The Directive is under challenge from a number of industry bodies headed by INTERTANKO which have petitioned the European Court of Justice to consider the legality of certain features of the Directive, particularly in relation to areas of potential conflict with MARPOL.

It is reported that Cyprus, Malta and Greece do not intend to implement the Directive pending the ECJ ruling but Spain, Belgium, Germany, Estonia, Czech Republic, Sweden and the Netherlands have done so. The enforceability of the Directive in States which have not yet implemented it is unclear.

The determination of the Europe Community to enforce the Directive is apparent from the following Press Release.

Press Release

Brussels, 29 March 2007

New EU rules to crack down on sea pollution come into effect

Starting in April, the 27 Member States of the European Union will display their common determination to tackle unlawful discharges at sea by giving full effect to legislation adopted in 2005. Europe will at long last have a sufficiently dissuasive system of penalties to prevent and deal with maritime pollution more effectively. Illicit discharges at sea are, alas, still being made  and preventing them is now more than ever a priority for Europe.
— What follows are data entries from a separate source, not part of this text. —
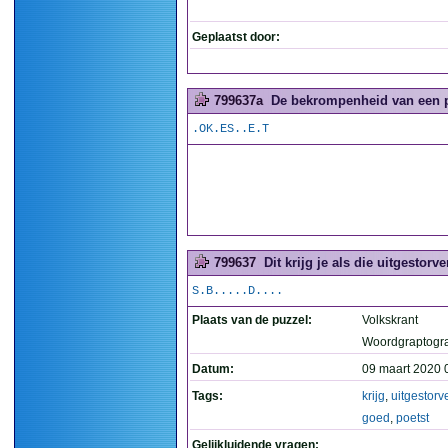
Geplaatst door:
799637a
De bekrompenheid van een pu
.OK.ES..E.T
799637
Dit krijg je als die uitgestorve
S.B.....D....
Plaats van de puzzel:
Volkskrant
Woordgraptogr
Datum:
09 maart 2020 
Tags:
krijg
,
uitgestorv
goed
,
poetst
Gelijkluidende vragen:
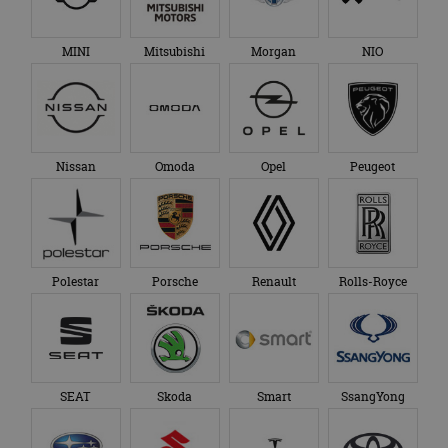
TVR
VinFast
Volkswagen
Volvo
XPeng
Zeekr
Over ons
Op AutoRAI.nl vind je alles waar het hart van een
autoliefhebber sneller van gaat kloppen. In beeld én geluid,
van stadsauto tot supercar.
Ons team
levert je het laatste
autonieuws, autotests en nog veel meer.
Elke week de populairste blogs in je mailbox?
Meld je aan voor de nieuwsbrief!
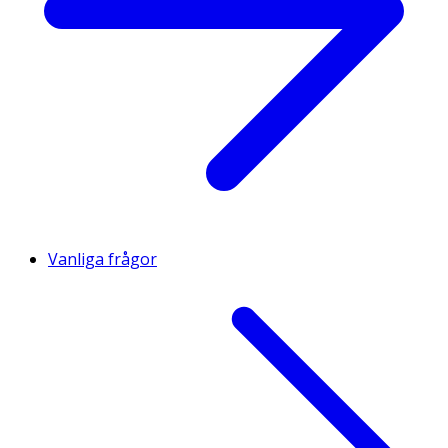
Vanliga frågor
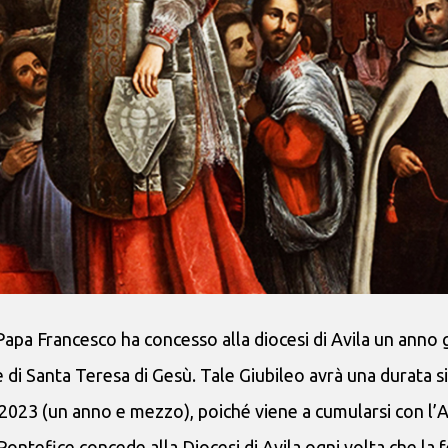
Papa Francesco ha concesso alla diocesi di Avila un anno 
 di Santa Teresa di Gesù. Tale Giubileo avrà una durata s
e 2023 (un anno e mezzo), poiché viene a cumularsi con l
ntefice concede alla Diocesi di Avila ogni volta che la f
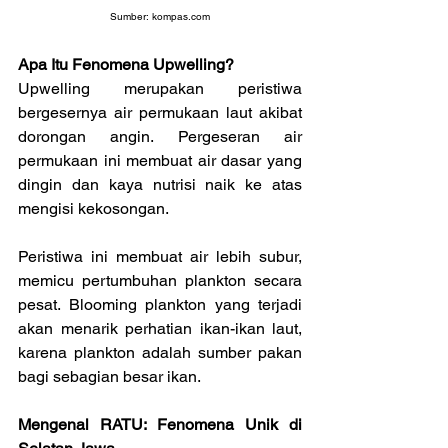
Sumber: 
kompas.com
Apa Itu Fenomena Upwelling?
Upwelling merupakan peristiwa 
bergesernya air permukaan laut akibat 
dorongan angin. Pergeseran air 
permukaan ini membuat air dasar yang 
dingin dan kaya nutrisi naik ke atas 
mengisi kekosongan.
Peristiwa ini membuat air lebih subur, 
memicu pertumbuhan plankton secara 
pesat. Blooming plankton yang terjadi 
akan menarik perhatian ikan-ikan laut, 
karena plankton adalah sumber pakan 
bagi sebagian besar ikan.
Mengenal RATU: Fenomena Unik di 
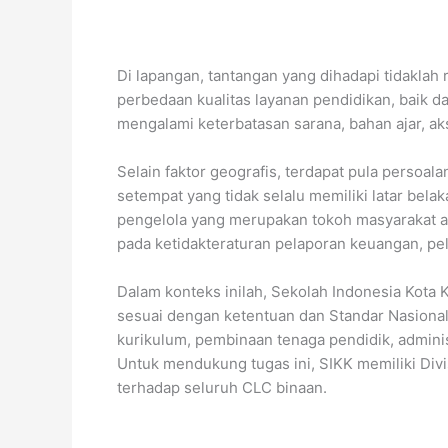
Di lapangan, tantangan yang dihadapi tidaklah 
perbedaan kualitas layanan pendidikan, baik da
mengalami keterbatasan sarana, bahan ajar, a
Selain faktor geografis, terdapat pula persoa
setempat yang tidak selalu memiliki latar bel
pengelola yang merupakan tokoh masyarakat ata
pada ketidakteraturan pelaporan keuangan, pe
Dalam konteks inilah, Sekolah Indonesia Kot
sesuai dengan ketentuan dan Standar Nasional 
kurikulum, pembinaan tenaga pendidik, admini
Untuk mendukung tugas ini, SIKK memiliki Di
terhadap seluruh CLC binaan.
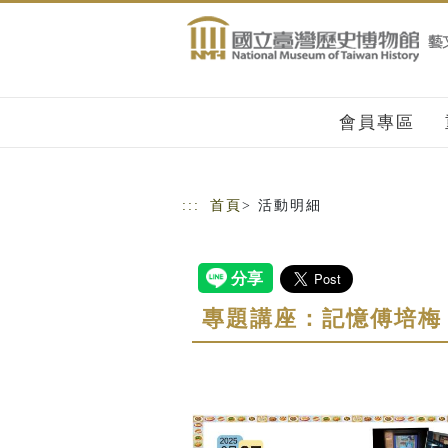
跳到主要內容
網站導覽
會員專區
:::
首頁
> 活動明細
專題講座：記憶傅培梅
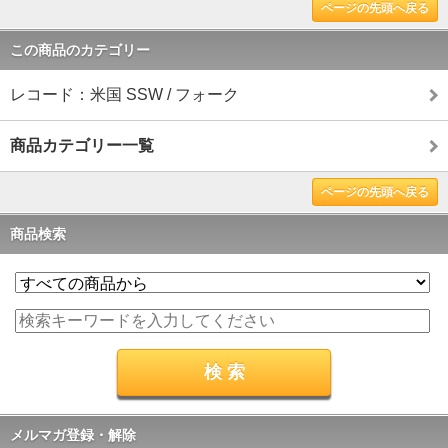
ページの先頭へ戻る
この商品のカテゴリー
レコード：米国 SSW / フォーク
商品カテゴリー一覧
ページの先頭へ戻る
商品検索
メルマガ登録・解除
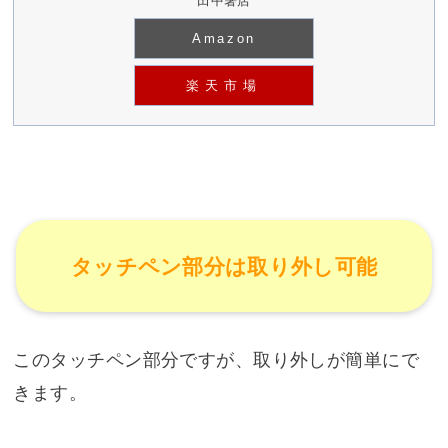
田中箸店
Amazon
楽天市場
タッチペン部分は取り外し可能
このタッチペン部分ですが、取り外しが簡単にで
きます。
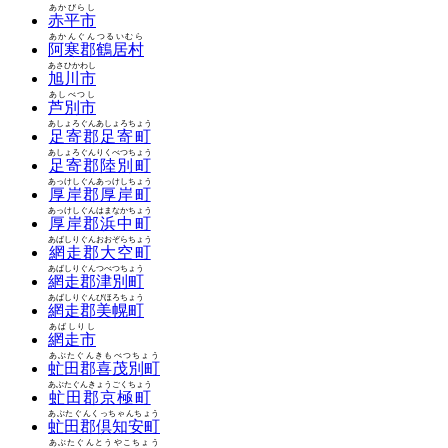
あかびらし
赤平市
あかんぐんつるいむら
阿寒郡鶴居村
あさひかわし
旭川市
あしべつし
芦別市
あしょろぐんあしょろちょう
足寄郡足寄町
あしょろぐんりくべつちょう
足寄郡陸別町
あっけしぐんあっけしちょう
厚岸郡厚岸町
あっけしぐんはまなかちょう
厚岸郡浜中町
あばしりぐんおおぞらちょう
網走郡大空町
あばしりぐんつべつちょう
網走郡津別町
あばしりぐんびほろちょう
網走郡美幌町
あばしりし
網走市
あぶたぐんきもべつちょう
虻田郡喜茂別町
あぶたぐんきょうごくちょう
虻田郡京極町
あぶたぐんくっちゃんちょう
虻田郡倶知安町
あぶたぐんとうやこちょう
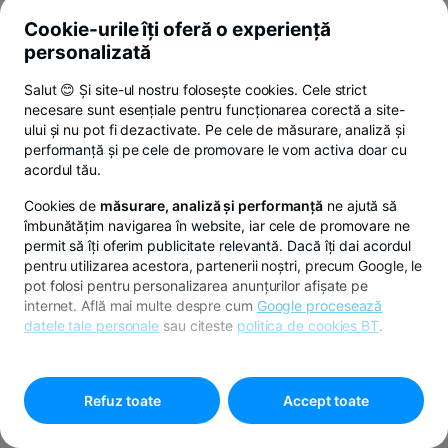
Cookie-urile îți oferă o experiență
personalizată
Salut 😊 Și site-ul nostru folosește cookies. Cele strict
necesare sunt esențiale pentru funcționarea corectă a site-
ului și nu pot fi dezactivate. Pe cele de măsurare, analiză și
performanță și pe cele de promovare le vom activa doar cu
acordul tău.
Cookies de
măsurare, analiză și performanță
ne ajută să
îmbunătățim navigarea în website, iar cele de promovare ne
permit să îți oferim publicitate relevantă. Dacă îți dai acordul
pentru utilizarea acestora, partenerii noștri, precum Google, le
pot folosi pentru personalizarea anunțurilor afișate pe
internet. Află mai multe despre cum
Google procesează
datele tale personale
sau citeste
politica de cookies BT
.
Pentru personalizarea preferințelor selectează
"
Setari
cookies
"
Refuz toate
Accept toate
"We must get tough on illegal discharges and gross negligence must be fought at all cost: the threat of criminal penalties hanging over polluters' heads will help to protect our coasts. We cannot tolerate deliberate pollution or gross negligence by a minority of operators who tarnish the image of the shipping industry," said Jacques Barrot, Commission Vice-President in charge of transport.

Directive 2005/35 on ship-source pollution and the introduction of penalties for infringements is intended, in line with international law, to impose penalties on any party – master, owner, charterer, classification society, etc. – found to have caused or contributed to illegal pollution deliberately or as a result of gross negligence.

The Directive tackles discharges in all sea areas, including on the high seas. It applies to all ships calling at EU ports, whatever flag they fly. The scheme also provides for cooperation between Port State Authorities to enable action to be taken at the next port of call.

The Directive is also designed to enhance cooperation between Member States to detect illegal discharges and develop methods to identify a discharge as originating from a particular ship. The European Maritime Safety Agency will assist the Commission and Member States in this task.

The Member States are obliged to incorporate this Directive into their national law by 31 March 2007. The Commission will leave no stone unturned to ensure that it is implemented.